Momentary Floor Protection – A Product Guide

Your floors need special protection when undergoing remodeling, during new building, moving heavy furniture or equipment, and for different events past day-to-day use. Protecting flooring makes sense and saves money. A spill of paint, the drop of a hammer, a scratch from heavy furniture can value hundreds of dollars in replacement and repair costs. This article describes surface protection products for floors so that you could make knowledgeable choices on the perfect product to make use of on your needs.

Types of Protection Packaging:

Floor protection products are commonly packaged as either:

(1) Products by the roll: These include common adhesive films, rolled paper products and rolled textile protection. Protective supplies bought by the roll are commonly measured in thickness by mils (e.g., 2.5 mils thick up to 48 mils thick).

(2) Products by the sheet: These embody corrugated plastic, masonite, and different rigid protection. Protective supplies bought by the sheet are commonly measured in thickness by the inch (e.g., 1/four-inch thick) and normally come as four feet by 8 feet.

Type of Flooring Protection:

Paper

Paper protection is suitable for all hard surfaces and resilient surfaces however doesn’t work well to protect carpets as it can tear when flexing under footsteps. Paper products are breathable so that glue fumes and cement curing vapors can escape. One disadvantage to paper products as they require tapes to secure them to flooring and tapes can usually leave adhesive residue when removed. Widespread paper protection products embody:

· A coated compressed paper board 38 mils thick that is breathable, water resistant and made from recycled paper.

· Kraft paper is a lightweight brown paper that is inexpensive but does not afford any impact protection and may easily tear

· Scrim paper might incorporate coatings or reinforcements to make them waterproof as well as scrim threads to strengthen the paper and stop tearing. These improved papers are longer lasting than common Kraft paper or rosin paper nevertheless they are also too thin to offer a lot impact protection.

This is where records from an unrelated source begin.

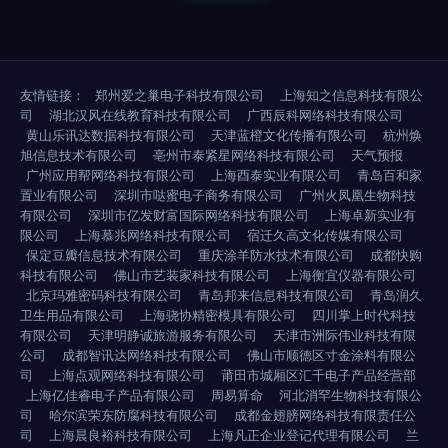
友情链接：
郑州爱之巢电子科技有限公司
上海知之信息科技有限公
司
湖北汉风在线教育科技有限公司
广西辰科网络科技有限公司
黄山乐讯达数据科技有限公司
天津蓝橙文化传播有限公司
杭州焕
旭信息技术有限公司
亳州市泰紧星网络科技有限公司
天气预报
广州应用帮网络科技有限公司
上海酉泰实业有限公司
青岛百和家
置业有限公司
深圳市哒蜜电子商务有限公司
广州火凤凰生物科技
有限公司
深圳市亿发财富国际网络科技有限公司
上海卓新实业有
限公司
上海慕兆网络科技有限公司
宿迁久高文化传媒有限公司
保定豆瓣信息技术有限公司
重庆涂羊防水技术有限公司
成都快购
科技有限公司
佛山市艺装家科技有限公司
上海衡宜仪器有限公司
北京玛雅密码科技有限公司
青岛邦来信息科技有限公司
青岛润久
卫生用品有限公司
上海骁协精密模具有限公司
四川掌上时代科技
有限公司
天津明静诚旅游服务有限公司
天津市洲际伟业科技有限
公司
成都智讯达网络科技有限公司
佛山市顺德区寸金涂料有限公
司
上海点观网络科技有限公司
莆田市城厢区汇千电子产品经营部
上海亿佳睿电子产品有限公司
周易算命
河北消罕生物科技有限公
司
哈尔滨荣东防腐科技有限公司
成都金翅膀网络科技有限责任公
司
上海晨良裕科技有限公司
上海凡正企业登记代理有限公司
兰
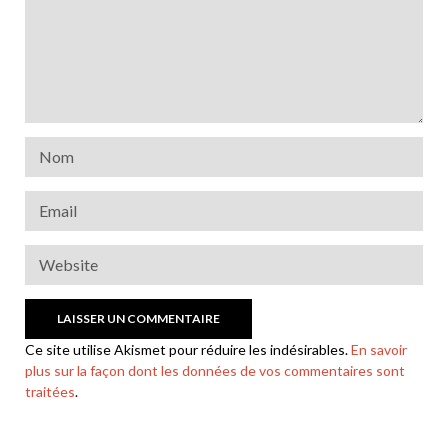
Ce site utilise Akismet pour réduire les indésirables.
En savoir
plus sur la façon dont les données de vos commentaires sont
traitées
.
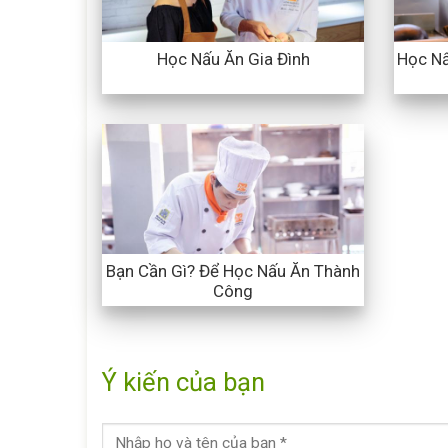
Học Nấ
Học Nấu Ăn Gia Đình
Bạn Cần Gì? Để Học Nấu Ăn Thành
Công
Ý kiến của bạn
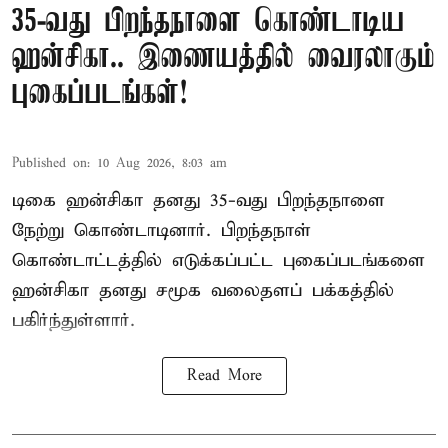
35-வது பிறந்தநாளை கொண்டாடிய
ஹன்சிகா.. இணையத்தில் வைரலாகும்
புகைப்படங்கள்!
Published on
:
10 Aug 2026, 8:03 am
டிகை ஹன்சிகா தனது 35-வது பிறந்தநாளை
நேற்று கொண்டாடினார். பிறந்தநாள்
கொண்டாட்டத்தில் எடுக்கப்பட்ட புகைப்படங்களை
ஹன்சிகா தனது சமூக வலைதளப் பக்கத்தில்
பகிர்ந்துள்ளார்.
Read More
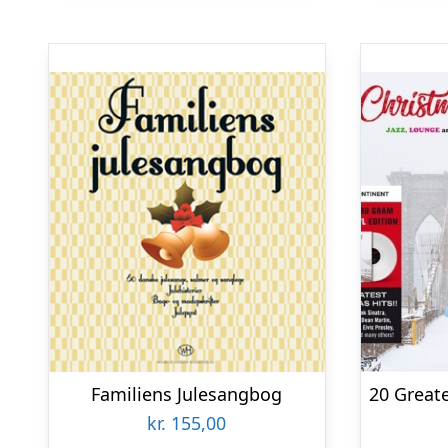
Familiens Julesangbog
kr.
155,00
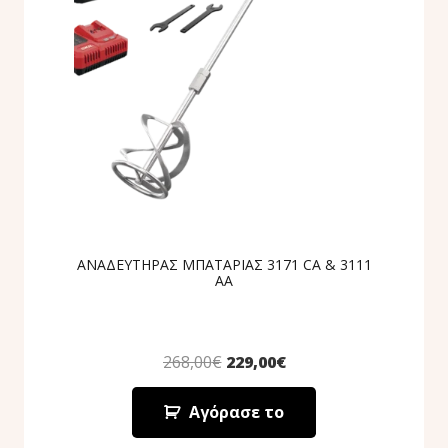
ΑΝΑΔΕΥΤΗΡΑΣ ΜΠΑΤΑΡΙΑΣ 3171 CA & 3111
AA
268,00
€
229,00
€
Αγόρασε το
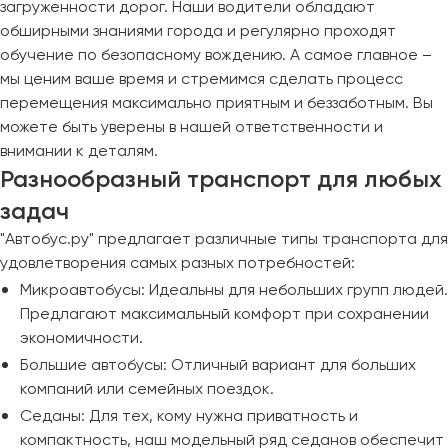
загруженности дорог. Наши водители обладают
обширными знаниями города и регулярно проходят
обучение по безопасному вождению. А самое главное –
мы ценим ваше время и стремимся сделать процесс
перемещения максимально приятным и беззаботным. Вы
можете быть уверены в нашей ответственности и
внимании к деталям.
Разнообразный транспорт для любых
задач
"Автобус.ру" предлагает различные типы транспорта для
удовлетворения самых разных потребностей:
Микроавтобусы: Идеальны для небольших групп людей.
Предлагают максимальный комфорт при сохранении
экономичности.
Большие автобусы: Отличный вариант для больших
компаний или семейных поездок.
Седаны: Для тех, кому нужна приватность и
компактность, наш модельный ряд седанов обеспечит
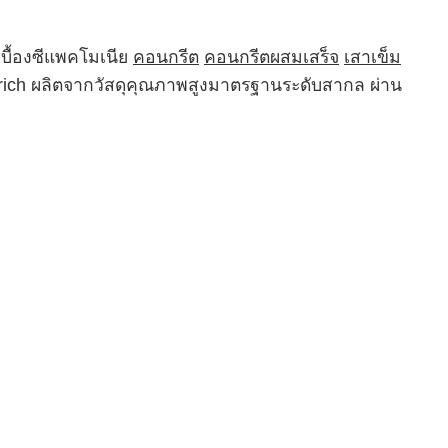
บื้องซีแพคโมเนีย
คอนกรีต
คอนกรีตผสมเสร็จ
เสาเข็ม
Trich ผลิตจากวัสดุคุณภาพสูงมาตรฐานระดับสากล ผ่าน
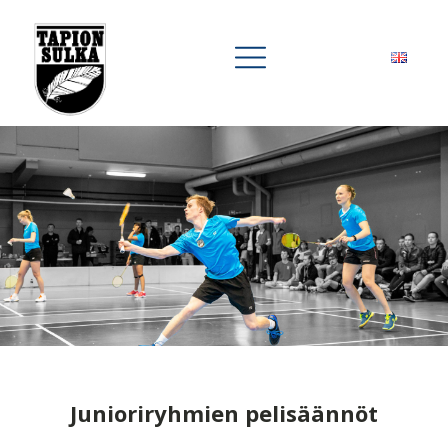
Junioriryhmien pelisäännöt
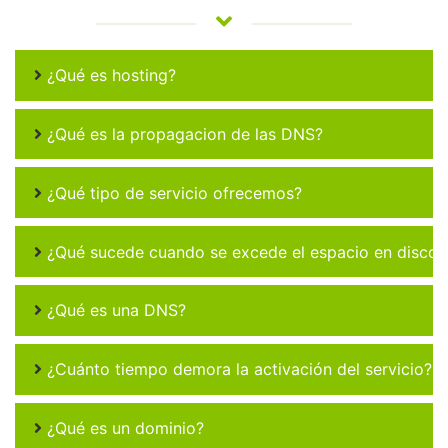
¿Qué es hosting?
¿Qué es la propagacion de las DNS?
¿Qué tipo de servicio ofrecemos?
¿Qué sucede cuando se excede el espacio en disco 
¿Qué es una DNS?
¿Cuánto tiempo demora la activación del servicio?
¿Qué es un dominio?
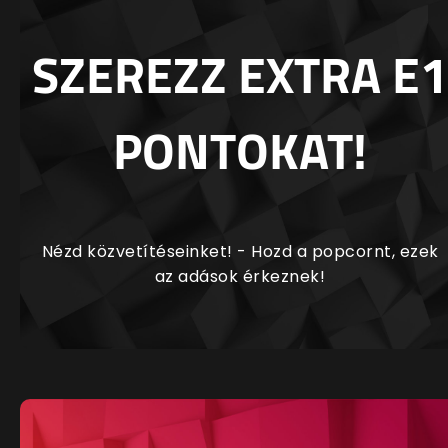
SZEREZZ EXTRA E1
PONTOKAT!
Nézd közvetítéseinket! - Hozd a popcornt, ezek
az adások érkeznek!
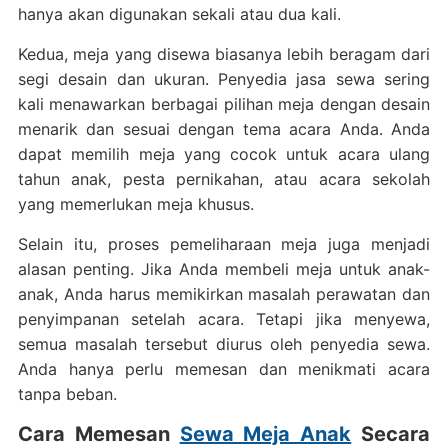
hanya akan digunakan sekali atau dua kali.
Kedua, meja yang disewa biasanya lebih beragam dari
segi desain dan ukuran. Penyedia jasa sewa sering
kali menawarkan berbagai pilihan meja dengan desain
menarik dan sesuai dengan tema acara Anda. Anda
dapat memilih meja yang cocok untuk acara ulang
tahun anak, pesta pernikahan, atau acara sekolah
yang memerlukan meja khusus.
Selain itu, proses pemeliharaan meja juga menjadi
alasan penting. Jika Anda membeli meja untuk anak-
anak, Anda harus memikirkan masalah perawatan dan
penyimpanan setelah acara. Tetapi jika menyewa,
semua masalah tersebut diurus oleh penyedia sewa.
Anda hanya perlu memesan dan menikmati acara
tanpa beban.
Cara Memesan
Sewa Meja Anak
Secara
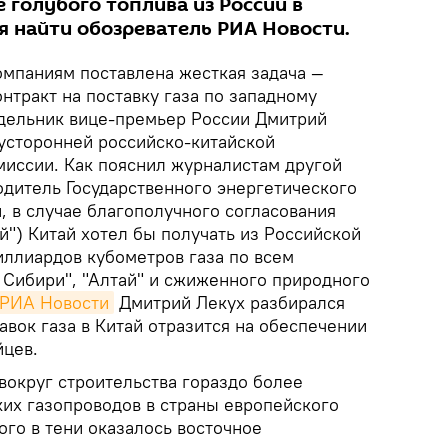
е голубого топлива из России в
я найти обозреватель РИА Новости.
омпаниям поставлена жесткая задача —
онтракт на поставку газа по западному
дельник вице-премьер России Дмитрий
вусторонней российско-китайской
иссии. Как пояснил журналистам другой
одитель Государственного энергетического
, в случае благополучного согласования
й") Китай хотел бы получать из Российской
ллиардов кубометров газа по всем
 Сибири", "Алтай" и сжиженного природного
РИА Новости
Дмитрий Лекух разбирался
тавок газа в Китай отразится на обеспечении
йцев.
вокруг строительства гораздо более
ких газопроводов в страны европейского
ого в тени оказалось восточное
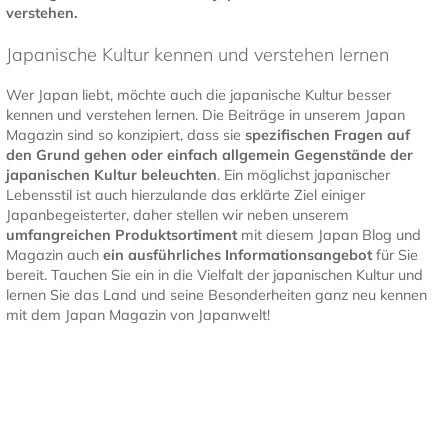
verstehen.
Japanische Kultur kennen und verstehen lernen
Wer Japan liebt, möchte auch die japanische Kultur besser
kennen und verstehen lernen. Die Beiträge in unserem Japan
Magazin sind so konzipiert, dass sie
spezifischen Fragen auf
den Grund gehen oder einfach allgemein Gegenstände der
japanischen Kultur
beleuchten
. Ein möglichst japanischer
Lebensstil ist auch hierzulande das erklärte Ziel einiger
Japanbegeisterter, daher stellen wir neben unserem
umfangreichen Produktsortiment
mit diesem Japan Blog und
Magazin auch
ein ausführliches Informationsangebot
für Sie
bereit. Tauchen Sie ein in die Vielfalt der japanischen Kultur und
lernen Sie das Land und seine Besonderheiten ganz neu kennen
mit dem Japan Magazin von Japanwelt!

· Rosin paper is thicker than Kraft paper and is very low cost. Rosin paper is recycled, felt paper that ranges from 9.zero to 11.5 mils thick. The massive drawback of utilizing Rosin paper is that it could cause a everlasting stain if the paper gets wet. Rosin paper may rip easily so it not usually really helpful to be used

· Corrugated cardboard rolls or sheets can also be used to protect flooring. Corrugate provides impact protection nonetheless it is just not coated with a water-proof end and must be kept dry always so that it doesn’t disintegrate. Cardboard products are also available as single-, double-, and triple-walled corrugated cardboard sheets or as a fan-folded stack.

Polyethylene Film

Polyethylene (PE) films are sold as self adhesive rolled films varying from 2.zero as much as 3.5 mils in thickness. They trap any moisture from escaping so that they should not be used on any floors which might be curing. Two of the good benefits of polyethylene films are that films will flex and contour to allow them to be used on carpets as well as hard surfaces. These films don’t supply any impact protection and are usually rated for brief time period use of 30 to 90 days only. Polyethylene films are designed for one-time use and do not use recycled supplies making them a poor selection in maintainable protection. Protection films are available in a variety of adhesion “tack”. Hard surface protection films may have a decrease tack and color than carpet protection which wants a more aggressive glue to hold onto carpet fibers successfully.

Wood Products

Plywood and Masonite are commonly used as protection on commercial projects with a lot of foot traffic. Masonite is a wood product made from wood fibers unlike plywood which is an precise sheet of thin wood. Each plywood and Masonite are sold in the usual measurement of four feet by eight toes and are more expensive per square foot than paper or polyethylene products. Masonite is commonly 1/eight or 1/4 inch thick. Plywood is commonly 1/4 inch to three/four inch thick. Each products provide impact protection on a wide range of floor types and provide adequate protection against heavy equipment use or furniture moving. Both plywood and Masonite are breathable and reusable nevertheless they’re bulky to carry and store. These wood sheets must be used on prime of a softer protection such as a rolled textile as they easily scratch flooring. These sheets work well to protect carpet as they stop wrinkles when rolling heavy loads over the carpet. Plywood and Masonite do not offer moisture protection and will be harder to chop to dimension than other protection types.